Mehmed pacha, brusquement, pose sa main sur la mienne.
—Regardez! Ces Eaux Douces sont comme un résumé de toute notre ville: ici, les femmes d'Asie et les femmes d'Europe se frôlent, s'examinent, se comparent et se jalousent. Et rien n'est plus malsain pour les unes comme pour les autres. Mutuellement, elles s'enseignent à mal faire. Si bien qu'à Stamboul comme à Péra, le scandale court les rues. Nos dames musulmanes de Brousse ou de Koniah, mieux isolées, observent avec une autre exactitude la loi du Prophète! et je ne doute pas que vos dames chrétiennes ne soient vertueuses aussi dans leur pays. Mais ici ... monsieur le colonel, je suis chef du cabinet politique de Sa Majesté, et vous devinez qu'il n'y a guère de maison turque ou franque où les exigences de ma charge ne m'obligent à donner parfois un coup d'œil. Eh bien, quoique je fasse effort pour ne rien voir de ce qui n'intéresse ni l'Empire, ni l'Islam, trop souvent, voyant malgré moi, j'ai senti mes vieilles joues rougir!
Peste! cette rougeur mahométane ne manquerait probablement pas d'ahurir un préfet de police parisien....
Cependant Mehmed pacha baisse la voix:
—Oui, c'est bien malgré moi que j'ai vu. Tenez au centre de Stamboul, il est un grand quartier qu'on nomme Aboul Véfa. Jadis, ce quartier ressemblait à tous les autres. Aujourd'hui, j'aime mieux ne pas vous dire ce qui s'y passe. Voilà où l'imitation de l'Occident mène la Turquie.

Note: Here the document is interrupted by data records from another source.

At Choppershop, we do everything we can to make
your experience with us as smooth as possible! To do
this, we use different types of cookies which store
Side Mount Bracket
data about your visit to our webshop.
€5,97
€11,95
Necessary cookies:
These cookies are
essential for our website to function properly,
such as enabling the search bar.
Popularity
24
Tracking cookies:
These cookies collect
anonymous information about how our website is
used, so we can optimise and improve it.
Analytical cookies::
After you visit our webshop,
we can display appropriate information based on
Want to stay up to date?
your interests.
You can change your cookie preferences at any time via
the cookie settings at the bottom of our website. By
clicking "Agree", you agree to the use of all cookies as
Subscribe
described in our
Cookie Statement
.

Et cependant, monsieur le colonel, si notre Stamboul se corrompt au contact de votre Europe, croyez-en ma parole: vos Européens implantés chez nous font pis que de s'y corrompre; et votre Péra tout entier vaut peut-être encore moins cher que le quartier d'Aboul Véfa.

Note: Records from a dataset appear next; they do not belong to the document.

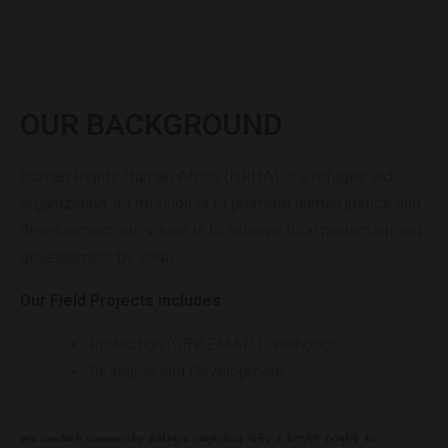
OUR BACKGROUND
Human Rights Human Africa (HRHA) is a refugee led
organization, its mission is to promote human justice and
development, our vision is to achieve total protection and
development by 2040
Our Field Projects includes
Protection (GBV, EMAP, Livelihood)
Research and Development
We conduct community dialogue regarding GBV / EMAP (right to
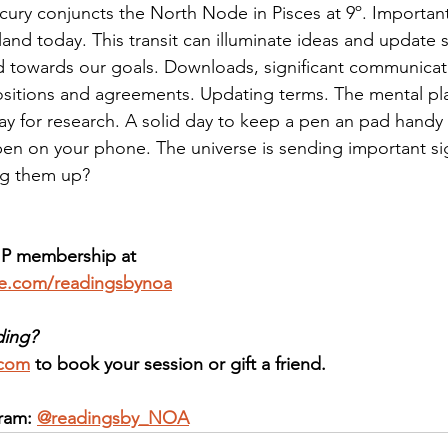
cury conjuncts the North Node in Pisces at 9º. Importa
and today. This transit can illuminate ideas and update s
 towards our goals. Downloads, significant communicat
itions and agreements. Updating terms. The mental plan
ay for research. A solid day to keep a pen an pad handy 
n on your phone. The universe is sending important si
ng them up? 
IP membership at 
ee.com/readingsbynoa
ding?
.com
 to book your session or gift a friend.
ram: 
@readingsby_NOA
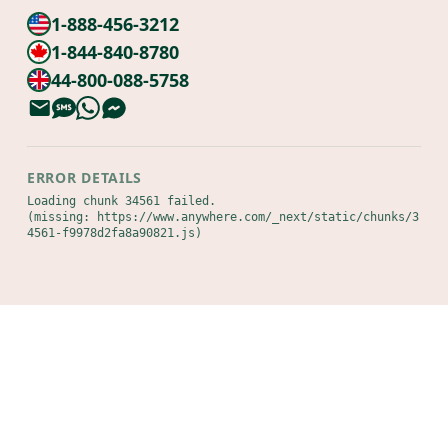
1-888-456-3212
1-844-840-8780
44-800-088-5758
ERROR DETAILS
Loading chunk 34561 failed.

(missing: https://www.anywhere.com/_next/static/chunks/3
4561-f9978d2fa8a90821.js)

Nous sommes maintenant au plus bel endroit des Eaux Douces. Les deux rives sont devenues des prairies en pente, toutes plantées d'arbres merveilleux, platanes, cèdres, chênes, saules, cyprès hauts comme des flèches de cathédrales. Et sous ces ombrages plus riches en verts de toutes nuances et de toutes valeurs qu'une toile de Corot, j'aperçois quantité de femmes turques assises par groupes sur l'herbe. Leurs robes de soie unie ou moirée, couleur de rose, de jasmin, de lilas, de mauve, de bluet, de pivoine, de bouton d'or, de jonquille, de violette, de pervenche ou de pensée, sont comme de grandes fleurs éclatantes qui pavoisent les prés. Et c'est tout à fait joli, ces robes-fleurs éparses sous les arbres. Les dames turques campagnardes s'habillent d'une grande pièce de soie qui les enveloppe de la nuque aux chevilles, et leurs cheveux se cachent dans de petits capuchons de la même soie; si bien que toutes ressemblent aux saintes Vierges des images pieuses. Du milieu de la rivière, j'en aperçois une multitude. Elle ne remuent guère, et je ne les entends pas parler. Elles regardent, pensives et recueillies, l'eau brillante, les caïques vernis, les robes claires et les ombrelles, et le lointain velouté des bois.
Notre caïque, cependant, aborde. Mehmed pacha saute à terre et m'offre de l'imiter.
—J'ai une petite affaire à régler, à deux pas d'ici. S'il vous convient de marcher un peu.